WASHINGTON (AP) — The Bush White House scaled back the
struggle against al-Qaida after taking office in 2001 and spurned
suggestions that it retaliate for the bombing of a U.S. warship
because “it happened on the Clinton administration’s
watch,” a former top terrorism adviser testified
yesterday.
The Clinton administration had “no higher priority”
than combatting terrorists while the Bush administration made it
“an important issue but not an urgent issue” in the
months before Sept. 11, 2001, said Richard Clarke, who advised both
presidents. He testified before the commission investigating the
worst terrorist attacks in U.S. history.
Clarke’s turn in the witness chair transformed what has
been a painstaking, bipartisan probe of pre-Sept. 11 intelligence
failures and bureaucratic missteps into a nationally televised
criticism of President Bush on the terrorism issue at the core of
his campaign for re-election.
The White House redoubled efforts to undermine Clarke, the
author of a recent book critical of the president.
Officials also took the unusual step of identifying him as the
senior official who had praised the president’s
anti-terrorism efforts in an anonymous briefing for reporters the
year following the attacks.
“He needs to get his story straight,” said
Condoleezza Rice, Bush’s national security adviser and
Clarke’s boss while he served in the administration.

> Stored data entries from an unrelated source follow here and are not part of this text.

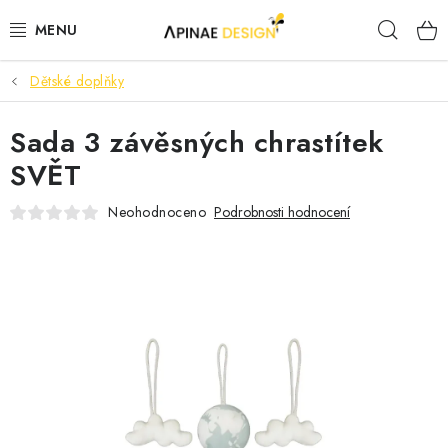
Přejít
Hleda
na
obsah
Dětské doplňky
PRODUKTY
Sada 3 závěsných chrastítek
AKCE
SVĚT
KANCELÁŘSKÝ NÁBYTEK
Neohodnoceno
Podrobnosti hodnocení
KONTAKTY
B2B SPOLUPRÁCE
O NÁS
ZNAČKY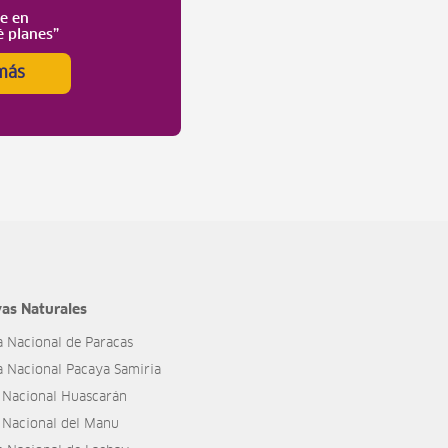
te en
é planes”
más
as Naturales
a Nacional de Paracas
a Nacional Pacaya Samiria
 Nacional Huascarán
 Nacional del Manu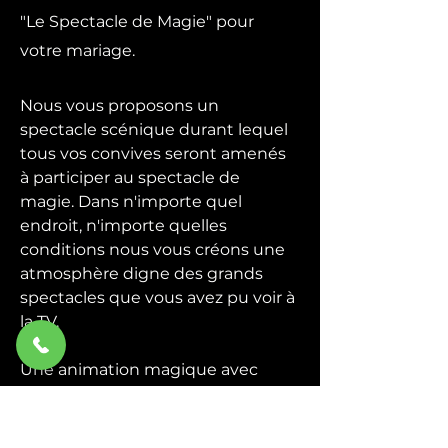
"Le Spectacle de Magie" pour
votre mariage.
Nous vous proposons un
spectacle scénique durant lequel
tous vos convives seront amenés
à participer au spectacle de
magie. Dans n'importe quel
endroit, n'importe quelles
conditions nous vous créons une
atmosphère digne des grands
spectacles que vous avez pu voir à
la TV.
Une animation magique avec
quelques grandes illusions plus la
participation du public, un
spectacle de magie convivial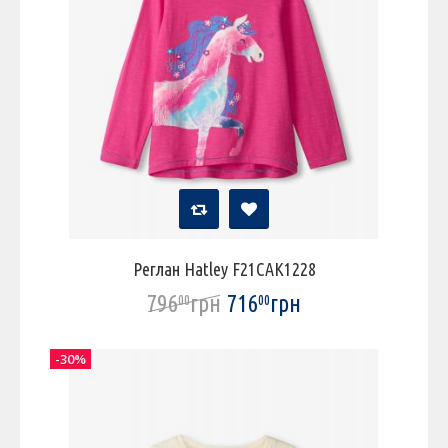
Реглан Hatley F21CAK1228
796
грн
716
грн
00
00
-30%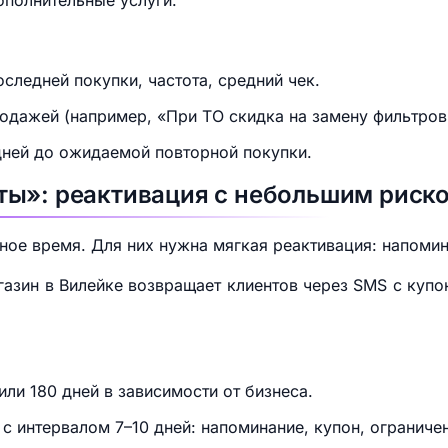
ополнительные услуги.
следней покупки, частота, средний чек.
одажей (например, «При ТО скидка на замену фильтров 
дней до ожидаемой повторной покупки.
ты»: реактивация с небольшим риск
ьное время. Для них нужна мягкая реактивация: напоми
азин в Вилейке возвращает клиентов через SMS с купо
ли 180 дней в зависимости от бизнеса.
с интервалом 7–10 дней: напоминание, купон, огранич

Former Illinois Gov. Jim Thompson, a Republican, took up the
president’s cause inside the commission hearing. “We
have your book and we have your press briefing of August 2002.
Which is true?” he challenged the witness.
Despite the flare-up, commission members worked later to
distance themselves from the sort of partisanship that could
undermine the credibility of the final report they are expected to
release this summer.
“Nobody has clean hands in this one,” said former
New Jersey Gov. Thomas Kean, a Republican and the commission
chairman, referring to the Bush and Clinton administrations.
“It was a failure of individuals. The question now is whether
or not we learned from our mistakes.”
Clarke began his appearance with an apology to “the loved
ones of the victims of 9-11. … Your government failed you. Those
entrusted with protecting you failed you and I failed you,”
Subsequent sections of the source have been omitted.